Sample introductions for participants
This exercise combines two approaches. One is plotting. Often when people are asked to come up with a story or narrative, they make the mistake of simply listing events. What storytellers know is that plots exist in chains of cause and effect. That means that writers are always thinking about how one thing may lead to another, how this node here may branch out into many other nodes, how to sort through those and come up with the right balance of interesting and plausible possibilities. The second approach is called a pre-mortem, and this is based on your chosen worst case scenario. Research shows “prospective hindsight—imagining that an event has already occurred—increases the ability to correctly identify reasons for future outcomes by 30%.”(Klein, 2007). So rather than what we might usually do, which is imagine a story forwards in time to make it go right; we start by imagining it already did go wrong. This way, when we reflect later, we can think about what kind of resources, mitigation, and resilience we can build into a system in advance. But don’t do the reflection yet. For now, we are going to have fun by coming up with a story.

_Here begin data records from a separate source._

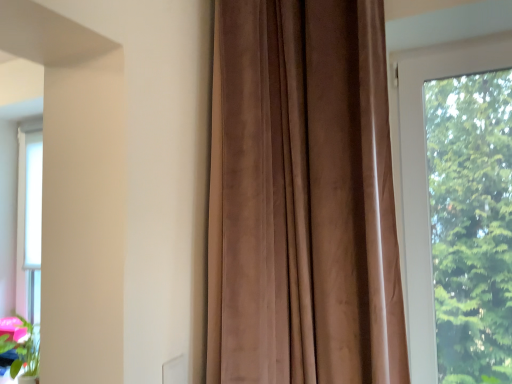 Question: Is transparent glass window at right far away from suede-like brown curtain at center?

Choices:
 (A) no
 (B) yes

Answer: (A)

Question: Is transparent glass window at right turned away from suede-like brown curtain at center?

Choices:
 (A) yes
 (B) no

Answer: (B)

Question: Is suede-like brown curtain at center completely or partially inside transparent glass window at right?

Choices:
 (A) yes
 (B) no

Answer: (B)

Question: Does transparent glass window at right have a lesser height compared to suede-like brown curtain at center?

Choices:
 (A) no
 (B) yes

Answer: (B)

Question: From a real-world perspective, is transparent glass window at right over suede-like brown curtain at center?

Choices:
 (A) yes
 (B) no

Answer: (B)

Question: Is transparent glass window at right bigger than suede-like brown curtain at center?

Choices:
 (A) no
 (B) yes

Answer: (A)

Question: Does suede-like brown curtain at center come in front of transparent glass window at right?

Choices:
 (A) no
 (B) yes

Answer: (B)

Question: Does suede-like brown curtain at center have a smaller size compared to transparent glass window at right?

Choices:
 (A) yes
 (B) no

Answer: (B)

Question: From the image's perspective, would you say suede-like brown curtain at center is positioned over transparent glass window at right?

Choices:
 (A) yes
 (B) no

Answer: (A)

Question: Can you confirm if suede-like brown curtain at center is positioned to the left of transparent glass window at right?

Choices:
 (A) yes
 (B) no

Answer: (A)

Question: Considering the relative sizes of suede-like brown curtain at center and transparent glass window at right in the image provided, is suede-like brown curtain at center bigger than transparent glass window at right?

Choices:
 (A) no
 (B) yes

Answer: (B)

Question: Does suede-like brown curtain at center have a greater width compared to transparent glass window at right?

Choices:
 (A) yes
 (B) no

Answer: (A)

Question: Considering the positions of suede-like brown curtain at center and transparent glass window at right in the image, is suede-like brown curtain at center bigger or smaller than transparent glass window at right?

Choices:
 (A) big
 (B) small

Answer: (A)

You’ll find a menu of plot ideas. In your groups, I want you to come up with the story of how the disaster happened. Choose 3 or 4 items off the plot menu and arrange them in the story space. Then, make them into a story… you’ll need to write this down but it doesn’t have to have too much detail. Flesh out each of the plot points (e.g. if you choose “a tiny thing was overlooked” you will turn that into something specific like, the cybersecurity team each thought the other person was going to fix a hole in the system and over time hackers developed an exploit that threatened to bring everything down). Once you’ve fleshed a plot point out, look at how you can link it to another in a chain of cause and effect. Add details like names and so on if you like, but do keep an eye on the time. Given we have 35 minutes, that’s about 7 minutes for each plot point and some extra time for editing and note taking. Nominate somebody to write it all down so that in the next activity another group can follow your story and give you some feedback. Crucially, give your story a title. It’s not a story until you have a title!
Notes for facilitators
This activity is best completed with a digital tool that allows participants to work collaboratively such as Google Docs, OneNote or Miro. The instructions may need to be modified depending on the tool. The tool should allow for the participants to be able to able to write down notes viewable by other groups and construct a timeline out of the following plot points:
- Somebody made a BIG mistake
- Corruption went unnoticed
- The general public found their own, unexpected uses for the technology
- A system wasn’t properly maintained
- The world changed, but the underlying assumptions of the technology didn’t
- Money ran out
- Something completely out-of-the-blue, never-before-seen happened to the world
- Somebody with a lot of power downplayed a problem
- A tiny, seemingly insignificant thing was overlooked
- Everyone lost interest because something better came along
- A decision led to an unintended consequence
- An outspoken group came to prominence with strong view that undermined the way the technology was viewed
- A plot point of your choice
Follow-up
These activities allow the small groups to create detailed worst-case scenarios within a shared set of parameters. In the final activities, which we have not included in detail, groups are firstly asked to share their scenarios and comment on plausibility and then secondly to analyse their scenarios for signals to watch and risk mitigation. Our full suite of activities also includes a template that can be used to collect information from the scenario notes generated within the workshop for later analysis and creative write-up.